A look back at 2017
Stuga’s Steve Haines considers how is the PVCU window and door frame market progressed in 2017.
After talking to customers and some well-connected people, Stuga has come to the conclusion that the PVCU window industry is very likely to be around 10% to 15% down in money terms, and 15% to 20% down in volume terms by the end of 2017.
A significant slowdown but not a disaster, and following a very good year in 2016 it isn’t perhaps as bad as it seems.
Indications are that it may now be improving in many sectors. We have also noted other reports in the trade media showing the same kind of pattern.
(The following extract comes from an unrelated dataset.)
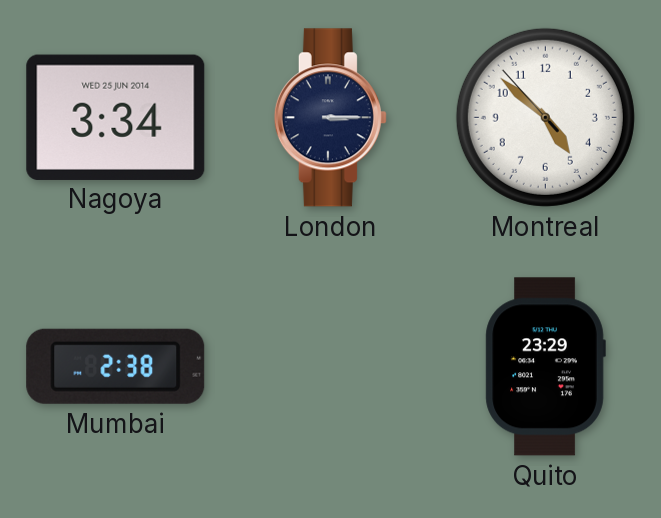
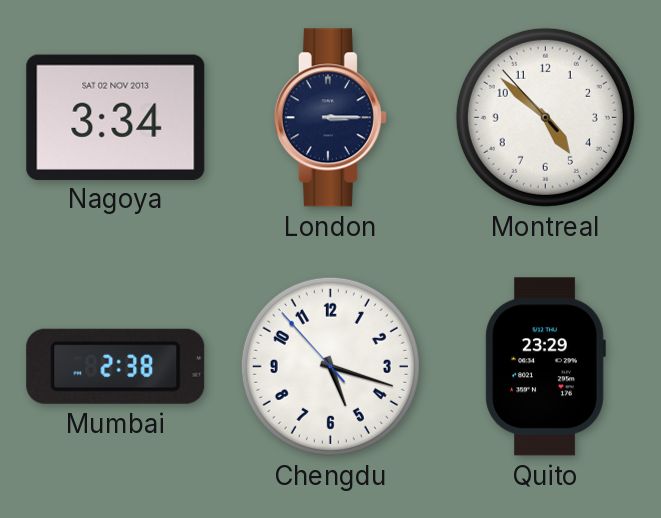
Nagoya date: WED 25 JUN 2014 -> SAT 02 NOV 2013
Chengdu: none -> 5:17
There are clearly sectors and individual companies within the industry that fly against these trends, and some of these will be taking market share from others in their sector.
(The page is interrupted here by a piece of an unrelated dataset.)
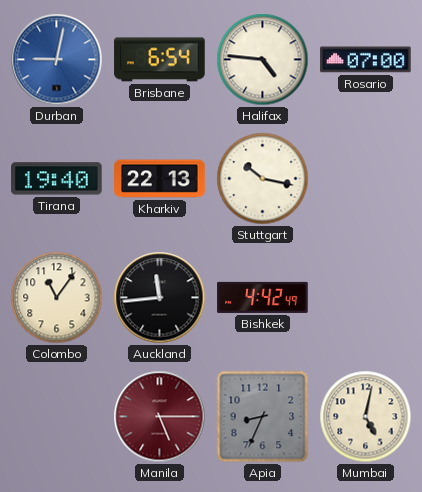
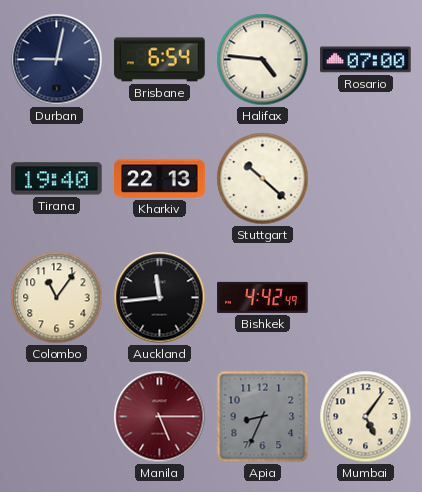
Durban dial: blue -> navy
Stuttgart: 10:17 -> 10:22
Mumbai: 5:02 -> 5:06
One factor that appears clear is that much of the PVCU window and door industry is consolidating with large organisations forming out of takeovers and amalgamations. This is particularly so for fabrication, and 2017 sees the continuation of this trend in particular with regards to the Customade/Polyframe Group, and Roy Frost’s new group of GJB and Lister Trade Frames on a slightly smaller scale.
This moves away from the old idea of ‘super fabricators’ that clearly has not worked to date.
Glass and extrusion related industries have consolidated considerably over recent years and it was inevitable that PVCU window and door fabrication would follow. Keeping efficient local manufacture and distribution seems to work well for PVCU windows and doors. On the other hand, the creation of trade counters provides some bigger manufacturers a route to the more far flung areas of the market. It is going to interesting to see how this route to market might disrupt the local manufacturing centres model.
When investment is considered, one thought is to hold off buying equipment due to uncertainties but the other side of the coin suggests that PVCU fabrication is possibly into the survival of the fittest, meaning investing is vital for some that haven’t done enough or haven’t kept up with the times.
It is a strange situation when it can be seen that there is too much capacity in fabrication and yet more seems to be created by further purchases. In fact, quite a lot of investment that is happening or needed is to replace obsolescent or worn out equipment, which is slowly but surely dragging efficiency down for some fabricators that need to be able to fight to keep their market share.
Stuga manufactures sawing and machining centres, which were originally expected to have a life in the span of 10-15 years, but some are now much older, meaning Stuga is nursing some machines along for owners who, for whatever reason, haven’t changed them. These fabricators are not only missing out on the benefits of newer more accurate models with leading edge technology but there are inevitably more breakdowns on machines that are heading towards 20 years old.
It has been particularly noticeable in the last two to three years that successful Stuga fabricators are choosing top of the range machines where they have the volumes to justify them. The fabricators purchasing these new machines have clearly had the vison to reinvest and been planning considerable capital investment on an ongoing basis, which is why they are at the top of their game.
Stuga also has to constantly update customers regarding the latest technology so they are aware the company has been constantly improving machines with the latest leading edge technology ensuring the fabricator isn’t comparing old Stuga technology with a competitor’s latest technology. This is a constant task for Stuga staff and technicians.